> WHAT YOU WILL DO:
Each entry below is to be restated word for word, with no pictures carried over.

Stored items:
-- -- --
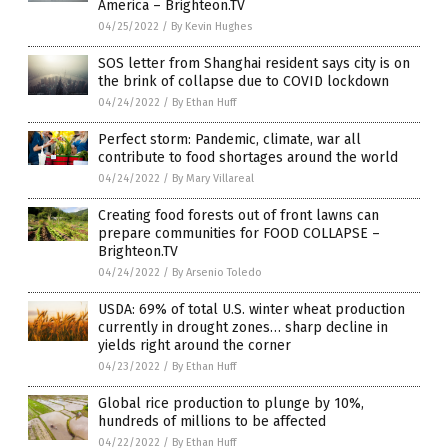
America – Brighteon.TV
04/25/2022
/
By Kevin Hughes
SOS letter from Shanghai resident says city is on
the brink of collapse due to COVID lockdown
04/24/2022
/
By Ethan Huff
Perfect storm: Pandemic, climate, war all
contribute to food shortages around the world
04/24/2022
/
By Mary Villareal
Creating food forests out of front lawns can
prepare communities for FOOD COLLAPSE –
Brighteon.TV
04/24/2022
/
By Arsenio Toledo
USDA: 69% of total U.S. winter wheat production
currently in drought zones… sharp decline in
yields right around the corner
04/23/2022
/
By Ethan Huff
Global rice production to plunge by 10%,
hundreds of millions to be affected
04/22/2022
/
By Ethan Huff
-- -- --
> OUTPUT BELOW:
America – Brighteon.TV
04/25/2022
/
By Kevin Hughes
SOS letter from Shanghai resident says city is on
the brink of collapse due to COVID lockdown
04/24/2022
/
By Ethan Huff
Perfect storm: Pandemic, climate, war all
contribute to food shortages around the world
04/24/2022
/
By Mary Villareal
Creating food forests out of front lawns can
prepare communities for FOOD COLLAPSE –
Brighteon.TV
04/24/2022
/
By Arsenio Toledo
USDA: 69% of total U.S. winter wheat production
currently in drought zones… sharp decline in
yields right around the corner
04/23/2022
/
By Ethan Huff
Global rice production to plunge by 10%,
hundreds of millions to be affected
04/22/2022
/
By Ethan Huff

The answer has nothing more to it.